Recently, my 80-plus-year-old dad was visiting with his brother, and the conversation quickly turned to health issues. What medications are you on? How’s your hearing? How’s your blood pressure? How’s your back? After the conversation progressed on this topic for about 15 minutes, Dad turned to me and said, “See, Dorian, what you’ll be talking about when you reach our age?”
Hopefully, my aches, pains and meds won’t be a big part of my conversation. Instead, I hope to keep a sense of humor and perspective on the challenges of aging, but to be involved fully in the world. To reach that goal means starting now.
Which brings me to my book group’s lastest read, “Someone Will Be with You Shortly: Notes From A Perfectly Imperfect Life” by Lisa Kogan.
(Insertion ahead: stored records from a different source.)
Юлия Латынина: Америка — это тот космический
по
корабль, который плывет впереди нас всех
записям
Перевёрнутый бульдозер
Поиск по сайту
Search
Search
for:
You may know Lisa from her regular column in O Magazine where she has developed a keen eye and descriptive style that provides a unique take on the world. In one of the book’s essays, Lisa (who is 49 years old) addresses the challenges of being a middle age woman. Noting that approximately 23 million women in the United States are age 40-49 while nearly 6,000 women turn 50 daily, the writer offered:
“We are a thoroughly undefined constituency. Some of us are bachelor girls, some of us are married and a lot of us have had trial separations that seemed to go just fine...at least for the husband (with the struggling rock band), who went on to become the ex-husband (with the thriving law practice). Many of us have demanding kids or aging parents or a little of each. We juggle jobs, mortgages, student loans, and medical treatments with low-fat diets, low-impact aerobics, low-grade depressions, a strong sense of irony, a dark sense of humor, and a full-bodied Cabernet.”
After bemoaning what she missed from when she was in her 20s, Lisa maintains that she’s now “delighted and relieved to be done with being young” and has realized that being middle-age is more about relearning lessons over and over again than new learning. Some of her lessons are funny ( ““Anyone who looks okay in mustard yellow will look even better not in mustard yellow.”) while others are pretty spot on (“What doesn’t kill me does not make me stronger. It makes me anxious, bitchy, and vulnerable . . . but nobody wants to see that embroidered on a pillow.”).
Needless to say, I laughed and laughed through the book. But now that I think more deeply about Kogan’s point of view, I am coming around to agreeing with Lisa that life at this age does involve a lot of revisiting earlier lessons. I just want to be able to learn these with the grace and sense of humor that Lisa displays in her writing.
I’d like to leave you with one last quote from Lisa’s book that seems to be really describe the women I know who are 45 and older: “Despite (or perhaps) because of all the coulda, woulda, shoulda moments that have come and gone, we’ve learned how to have a good laugh, an impromptu party, and an impure thought (or two) on a semiregular basis. We consider our options, our alternatives, our exit strategies. We take notes, we plan ahead, but we always leave room for serendipity. We are an entire generation of women who are making up our lives as we go along.”